Artisticamente o filme é muito bonito, produzido pela Kyoto Animation, ele esbanja cenários lindíssimos. O character design respeita o traço original mas deixa-o mais sutil. Ele usa muitas cores em tom bem claro, então isso depende da pessoa que estiver assistindo, eu pessoalmente sou um pouco sensível a luz clara e achei o fator de brilho da imagem do filme alta demais, pode até ter sido a configuração do meu micro, porém, em cenas noturnas o brilho quase desaparece e as cenas ficam mais escuras, usando muito de tons azuis escuros, então sim, é uma opção do filme o tanto de brilho. O filme também abusa de um filtro de imagem pra dar uma sensação de luz dinâmica com desfoque, como se fosse uma lente, que desfoca a imagem em alguns pontos e cantos da tela pra dar um tom de iluminação natural, mas nem sempre esse filtro funciona tão bem, em alguns momentos ele faz o filme parecer uma remasterização de anime antigo (comparem com o blu-ray de Initial D First Stage, é similar). Ele também usa uma direção de câmera interessante, em vários quadros a câmera parece estar se mexendo, como se alguém estivesse a segurando, e também quadros onde a câmera desliza em círculo, como se estivesse andando de um ponto a outro (esquerda-direita/direita-esquerda) porém mantendo o personagem foco no meio do quadro.

A trilha sonora é bastante comum no estilo dele, muita soundtrack de piano com sintetizadores, porém, um toque diferenciado e inesperado, na introdução do flashback da infância, começa com as crianças sendo crianças com uma música de fundo, essa música é My Generation do The Who, eu não sou nenhum fã maluco, porém, é um tanto raro animes usarem músicas famosas na sua trilha sonora (diferente de todos filmes americanos atuais), o único outro caso que eu me recordo de ter algo parecido é a abertura de Higashi no Eden, da banda Oasis.
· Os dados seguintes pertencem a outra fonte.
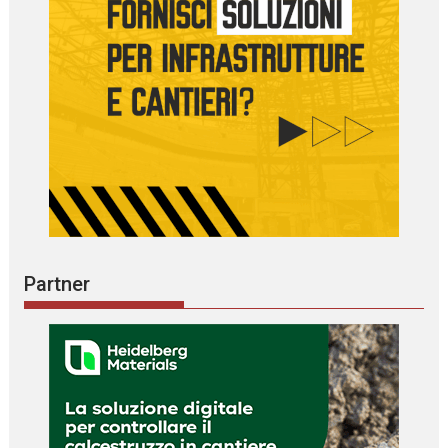
Partner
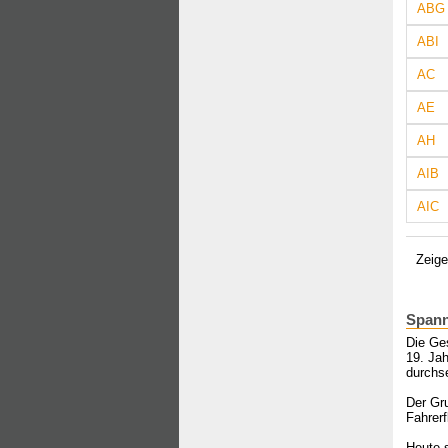
ABG
ABI
AC
AE
AH
AIB
AIC
Zeige
Spann
Die Ge
19. Jah
durchs
Der Gru
Fahrerf
Heute 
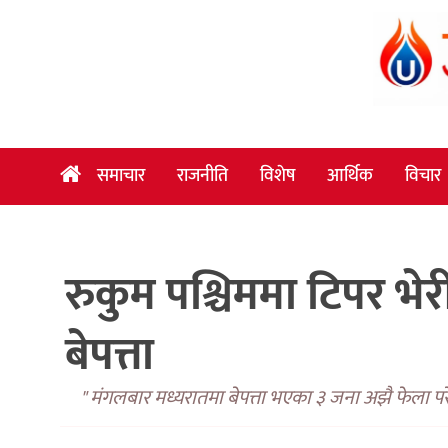
समाचार
राजनीति
विशेष
समाचार
राजनीति
विशेष
आर्थिक
विचार
आर्थिक
विचार
रुकुम पश्चिममा टिपर भे
अन्तर्वार्ता
मनोरञ्जन
बेपत्ता
विज्ञान
प्रविधि
" मंगलबार मध्यरातमा बेपत्ता भएका ३ जना अझै फेला पर
खेलकुद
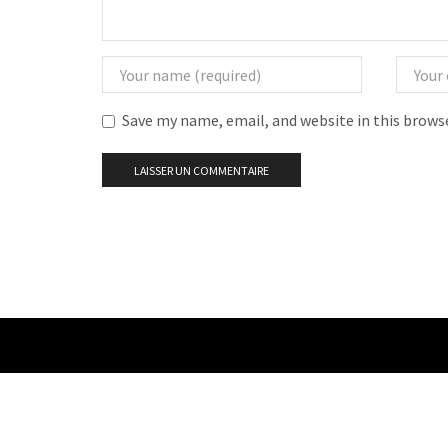
Save my name, email, and website in this brows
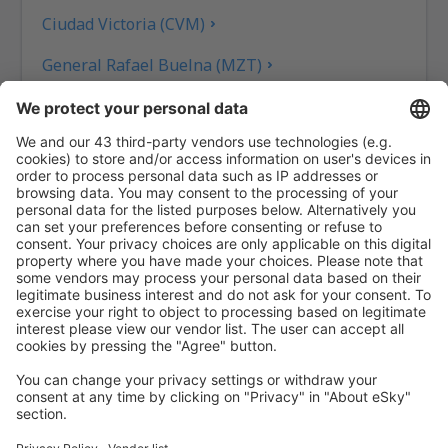
Ciudad Victoria (CVM)
General Rafael Buelna (MZT)
General Fierro Villalobos (CUU)
Guadalupe Victoria (DGO)
Aeropuerto Regional de Guerrero Negro (GUB)
General Heriberto Jara (VER)
Hermanos Serdán (PBC)
Huatulco Intl Airport (HUX)
General Ignacio L. Pesqueira (HMO)
Campeche Ing. Alberto Acuna Ongay (CPE)
Ixtapa-Zihuatanejo (ZIH)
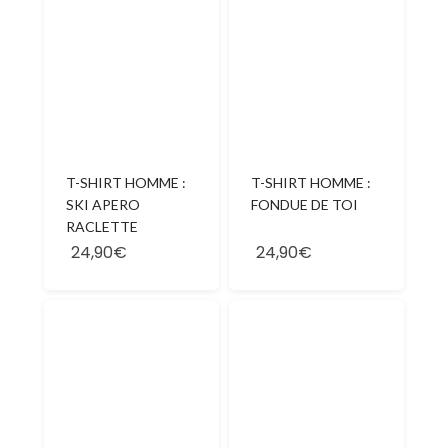
T-SHIRT HOMME :
T-SHIRT HOMME :
SKI APERO
FONDUE DE TOI
RACLETTE
24,90€
24,90€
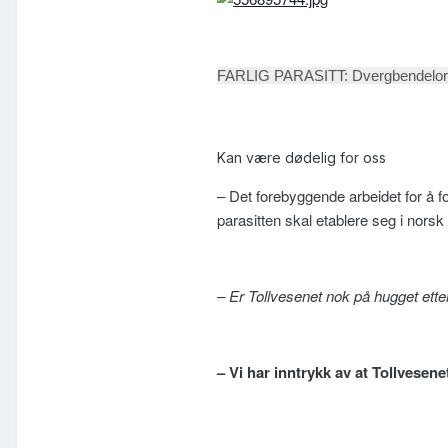
FARLIG PARASITT: Dvergbendelormen 
Kan være dødelig for oss
– Det forebyggende arbeidet for å fo
parasitten skal etablere seg i nors
– Er Tollvesenet nok på hugget ett
– Vi har inntrykk av at Tollvesenet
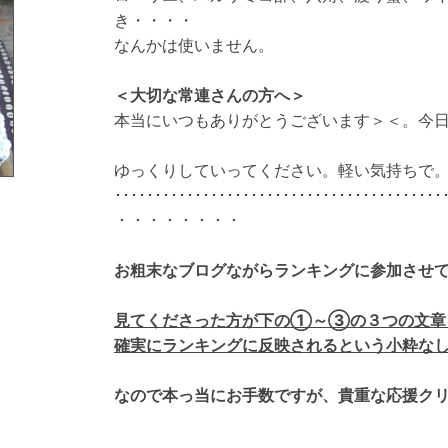
き・・・・
なんかは使いません。
＜大切な常連さんの方へ＞
本当にいつもありがとうございます＞＜。今
ゆっくりしていってください。軽い気持ちで
･････････････････････････････････････････
・・・・・・・・
お粗末なブログながらランキングに参加させ
見てくださった方が下の①～③の３つの文章
確実にランキングに反映されるという小粋な
なので本っ当にお手数ですが、貴重な応援ク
O encerramento é cantado por uma menina chamada Aiko, e bem, eu achei a música bem fraca, é um pop lento com letra melosa, não é nada ruim, mas não é nada marcante (eu também não posso esperar uma abertura de Record of Lodoss War em tudo que assisto).
Agora, como alguma forma de veredito final sobre o filme, eu creio que ele se encaixa bem melhor com o pessoal que já conhece a obra original, porém, nada impede que uma pessoa sem conhecimento da obra possa assistir, é um filme para qualquer um, mas que é "melhor" para quem já gosta e sabe o que vai ver, além de que, se relacionar com os personagens após ter lido o mangá é mais fácil, afinal, dificilmente cairá na onda de sentir pena da menina coitada se você não teve tanto tempo para conhecê-la assim, é apenas um fator de imersão mesmo, ele conta bem sua história, é agradável de se assistir.
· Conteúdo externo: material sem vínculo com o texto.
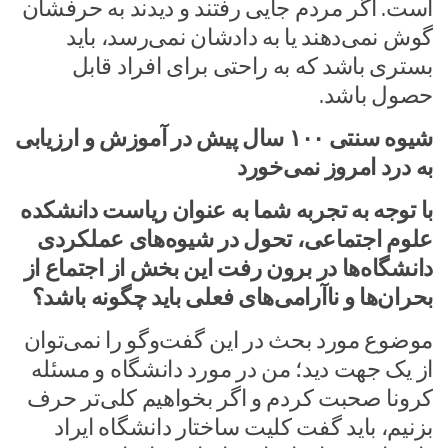
است.
اگر مردم جایی رفتند و دیدند به حرفشان
گوش نمی‌دهند یا به دادشان نمی‌رسد، باید
بستری باشد که به راحتی برای افراد قابل
حصول باشد.
شیوه سنتی ۱۰۰ سال پیش در آموزش و ارزیابی
به درد امروز نمی‌خورد
با توجه به تجربه شما به عنوان ریاست دانشکده
علوم اجتماعی، تحول در شیوه‌های عملکردی
دانشگاه‌ها در برون رفت این بخش از اجتماع از
بحران‌ها و ناآرامی‌های فعلی باید چگونه باشد؟
موضوع مورد بحث در این گفت‌وگو را نمی‌توان
از یک جهت دید؛ من در مورد دانشگاه و مسئله
کرونا صحبت کردم و اگر بخواهیم کلی‌تر حرف
بزنیم، باید گفت کلیت ساختار دانشگاه ایراد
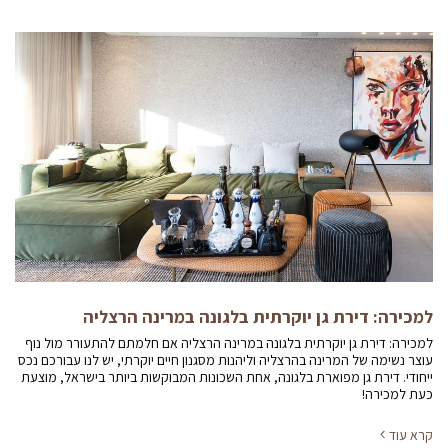
למכירה: דירת גן יוקרתית בלגונה במרינה הרצליה
למכירה: דירת גן יוקרתית בלגונה במרינה הרצליה אם חלמתם להתעורר מול נוף
עוצר נשימה של המרינה בהרצליה וליהנות מסגנון חיים יוקרתי, יש לנו עבורכם נכס
ייחודי. דירת גן מפוארת בלגונה, אחת השכונות המבוקשות ביותר בישראל, מוצעת
כעת למכירה!
קרא עוד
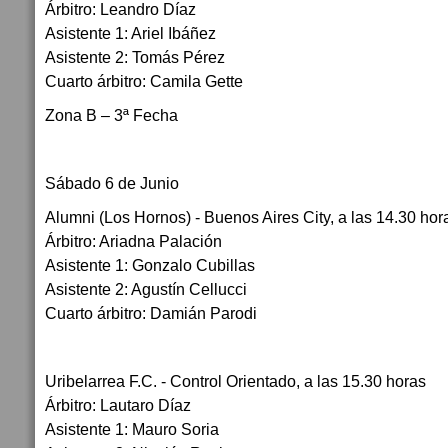
Árbitro: Leandro Díaz
Asistente 1: Ariel Ibáñez
Asistente 2: Tomás Pérez
Cuarto árbitro: Camila Gette
Zona B – 3ª Fecha
Sábado 6 de Junio
Alumni (Los Hornos) - Buenos Aires City, a las 14.30 hor
Árbitro: Ariadna Palación
Asistente 1: Gonzalo Cubillas
Asistente 2: Agustín Cellucci
Cuarto árbitro: Damián Parodi
Uribelarrea F.C. - Control Orientado, a las 15.30 horas
Árbitro: Lautaro Díaz
Asistente 1: Mauro Soria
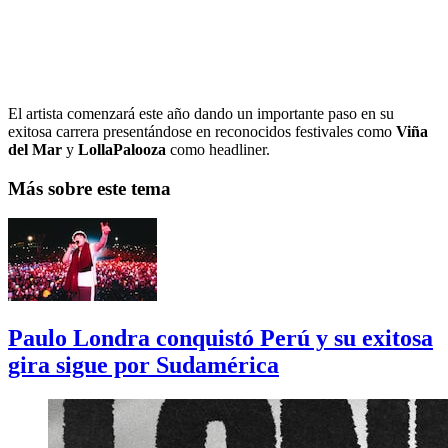
El artista comenzará este año dando un importante paso en su
exitosa carrera presentándose en reconocidos festivales como
Viña
del Mar
y
LollaPalooza
como headliner.
Más sobre este tema
Paulo Londra conquistó Perú y su exitosa
gira sigue por Sudamérica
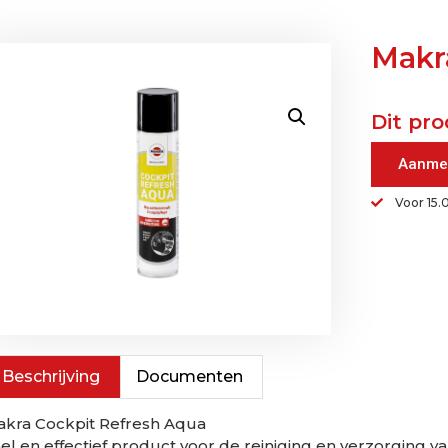
Makr
Dit pro
Aanme
Voor 15.
Beschrijving
Documenten
kra Cockpit Refresh Aqua
el en effectief product voor de reiniging en verzorging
 Eu deixei este final para uma apresentação desconfortável, de alguma forma eu acho que devo explicações sobre a minha presença no recinto.
Eu sou um novo autor de postagens aqui no Not Loli, atualmente inseguro. Meus passatempos incluem jogar, assistir e ler. O que eu jogo, assisto e leio são dúvidas que tenho todos os dias.


2 comentários:

  1. Yooo Gustavo, belezura!? Confesso que comecei a ler o post pensando que fosse a Chell, mas aí eu senti uma leve falta das ironias dela e deduzi que poderia ser outra pessoinha escrevendo xD

    Enfim, eu devo ter sido o 1% de pessoas que não leram o mangá, só viram o filme e mesmo assim curtiu o filme, porém eu já fui com aquela ideia de que não veria 100% do mangá adaptado, e que provavelmente isso iria interferir no desenvolvimento dos personagens. Aliás, eu até imaginei que o desenvolvimento dos protagonistas fosse ser bem maaaiiiss superficial, mas curti o que eu vi, principalmente do rapaz (que eu acabei esquecendo miseravelmente o nome dele ;-;)
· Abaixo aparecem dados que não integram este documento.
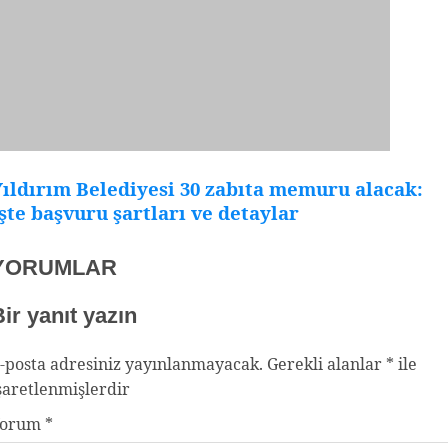
ıldırım Belediyesi 30 zabıta memuru alacak:
şte başvuru şartları ve detaylar
YORUMLAR
ir yanıt yazın
-posta adresiniz yayınlanmayacak.
Gerekli alanlar
*
ile
şaretlenmişlerdir
Yorum
*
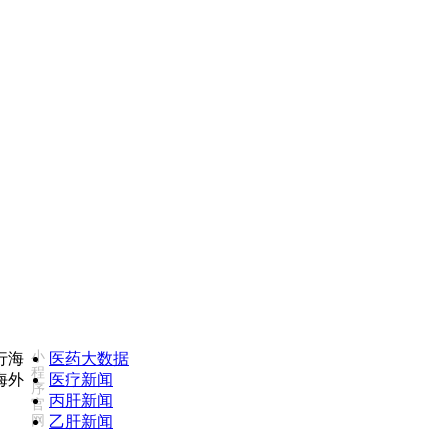
如您对我们服务不满意，欢迎致电监督投诉热线：185027359
小
医药大数据
程
医疗新闻
序
丙肝新闻
官
网
乙肝新闻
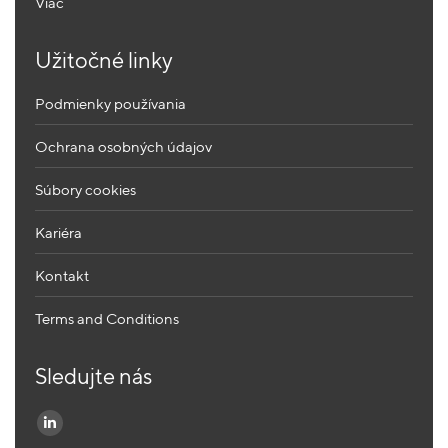
Viac
Užitočné linky
Podmienky používania
Ochrana osobných údajov
Súbory cookies
Kariéra
Kontakt
Terms and Conditions
Sledujte nás
Find us on:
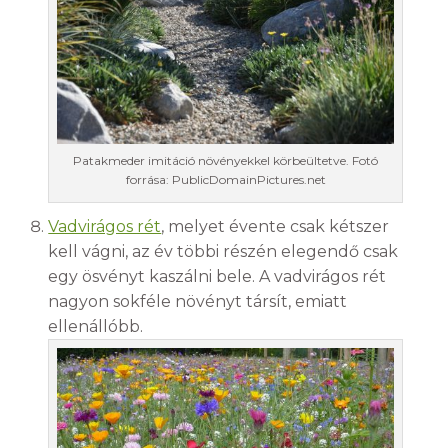
Patakmeder imitáció növényekkel körbeültetve. Fotó
forrása: PublicDomainPictures.net
Vadvirágos rét
, melyet évente csak kétszer
kell vágni, az év többi részén elegendő csak
egy ösvényt kaszálni bele. A vadvirágos rét
nagyon sokféle növényt társít, emiatt
ellenállóbb.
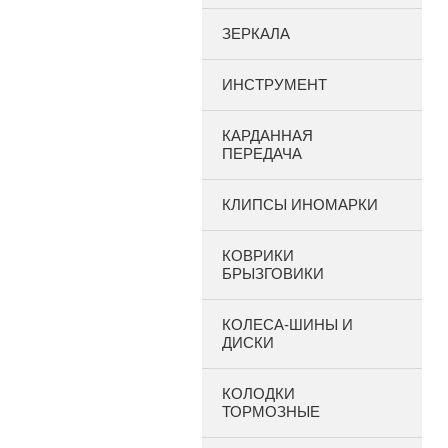
ЗЕРКАЛА
ИНСТРУМЕНТ
КАРДАННАЯ
ПЕРЕДАЧА
КЛИПСЫ ИНОМАРКИ
КОВРИКИ
БРЫЗГОВИКИ
КОЛЕСА-ШИНЫ И
ДИСКИ
КОЛОДКИ
ТОРМОЗНЫЕ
    No começo eu fiquei um pouco incomodada em como estavam tratando da surdez da Shouko, parecia que estavam usando isso como uma desculpa para colocar ela como vítima. Mas ao mesmo tempo eu curti a maneira como eles retrataram o bullying, deixando de forma clara que não é apenas a vítima que sofre, mas também os próprios agressores e todo mundo envolvido. E depois, como você mesmo disse, a surdez dela deixa de ser apenas um "problema", para ser uma característica dela. A Shouko depois de certo ponto passou a se responsabilizar também pelos atos e erros dela, como quando ela tenta suicídio, e percebe que o impacto que isso pode trazer não só para ela, mas para quem está perto dela.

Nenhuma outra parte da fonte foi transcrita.